• **Exercise requirements**: Return the exact lines spanning from the line with "In questo libro" through the last line of the entries, boundaries included, and no others.

[Stored data entries]
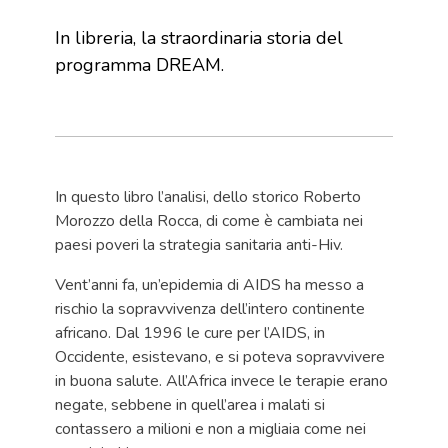
In libreria, la straordinaria storia del
programma DREAM.
In questo libro l’analisi, dello storico Roberto
Morozzo della Rocca, di come è cambiata nei
paesi poveri la strategia sanitaria anti-Hiv.
Vent’anni fa, un’epidemia di AIDS ha messo a
rischio la sopravvivenza dell’intero continente
africano. Dal 1996 le cure per l’AIDS, in
Occidente, esistevano, e si poteva sopravvivere
in buona salute. All’Africa invece le terapie erano
negate, sebbene in quell’area i malati si
contassero a milioni e non a migliaia come nei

• **Written answer**:
In questo libro l’analisi, dello storico Roberto
Morozzo della Rocca, di come è cambiata nei
paesi poveri la strategia sanitaria anti-Hiv.
Vent’anni fa, un’epidemia di AIDS ha messo a
rischio la sopravvivenza dell’intero continente
africano. Dal 1996 le cure per l’AIDS, in
Occidente, esistevano, e si poteva sopravvivere
in buona salute. All’Africa invece le terapie erano
negate, sebbene in quell’area i malati si
contassero a milioni e non a migliaia come nei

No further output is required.